Can anyone help on how to get rid of these <td>. I am not familiar with Regex how would I use that. But will take anything that will help. I AM NEW to all of this..UPDATE I added the workflow
Solved! Go to Solution.
@echuong1 has already given some great recommendations, so while I may not be able to add much here, I figured I could share a quick method I use to get rid of such unwanted characters with a single formula expression. It may seem more complex initially than it actually is, so I will try to add some contextual explanation as well - but it is a very useful method that you can rinse and repeat quickly on other datasets as applicable once you've used it once or twice.
Using the Multi-Field Formula, you can use the REGEX_REPLACE and REPLACE functions (see here for syntax help) to accomplish what you need quickly and easily.

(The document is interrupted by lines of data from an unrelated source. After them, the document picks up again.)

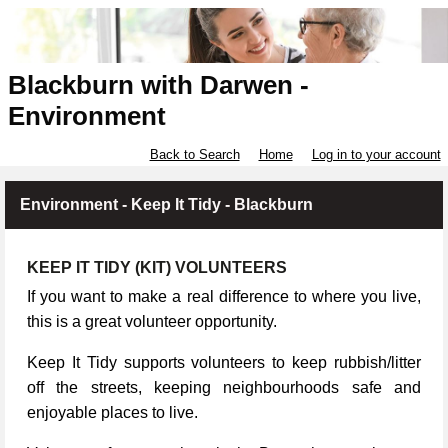
Blackburn with Darwen -
Environment
Back to Search
Home
Log in to your account
Environment - Keep It Tidy - Blackburn
KEEP IT TIDY (KIT) VOLUNTEERS
If you want to make a real difference to where you live,
this is a great volunteer opportunity.
Keep It Tidy supports volunteers to keep rubbish/litter
off the streets, keeping neighbourhoods safe and
enjoyable places to live.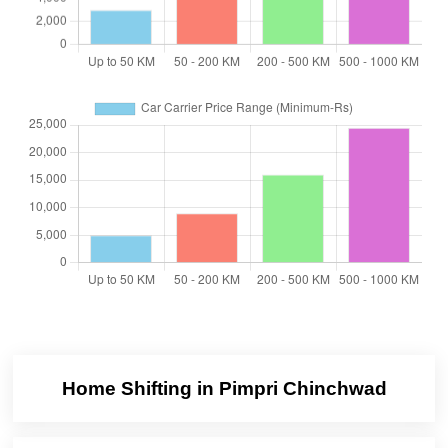
Home Shifting in Pimpri Chinchwad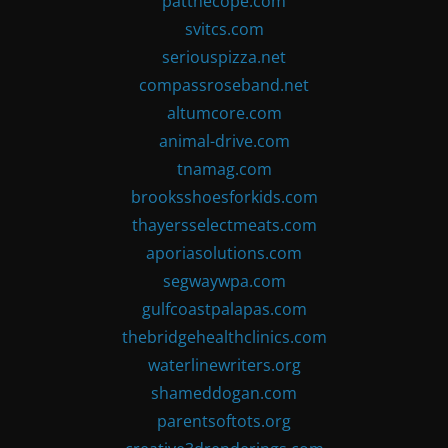
patthecope.com
svitcs.com
seriouspizza.net
compassroseband.net
altumcore.com
animal-drive.com
tnamag.com
brooksshoesforkids.com
thayersselectmeats.com
aporiasolutions.com
segwaywpa.com
gulfcoastpalapas.com
thebridgehealthclinics.com
waterlinewriters.org
shameddogan.com
parentsoftots.org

After selecting each of your target fields within the tool's configuration, you can chain these expressions together to accomplish what you want with a single formula.
regex_replace(tostring([_CurrentField_], '[[:punct:]]', '')
In the expression above,
With your particular dataset, this formula by itself would still leave your "td" characters, so we can wrap the above formula in a REPLACE function, with the initial formula specified as the first parameter, like so:
replace(regex_replace(tostring([_CurrentField_]), '[[:punct:]]', ''),'td', '')
Doing so removes all of your unwanted characters, leaving only numeric characters which you can convert to a numeric data type with a subsequent Select tool or simply by using the "Change Output Type to" setting in the Multi-Field Formula (which would just require wrapping the above formula in a TONUMBER function, similar to how the first formula was wrapped in the second in the above steps).
Let me know if that helps or if you have any questions.
OMG is that all I had to do. Thanks so much I hope to become a great Analyst I enjoy what I am learning.
Thanks for the detail explanation. I will read about this and from my understanding this is advance but I am up for the challenge. I have a long way to go but I am moving forward. Thanks again!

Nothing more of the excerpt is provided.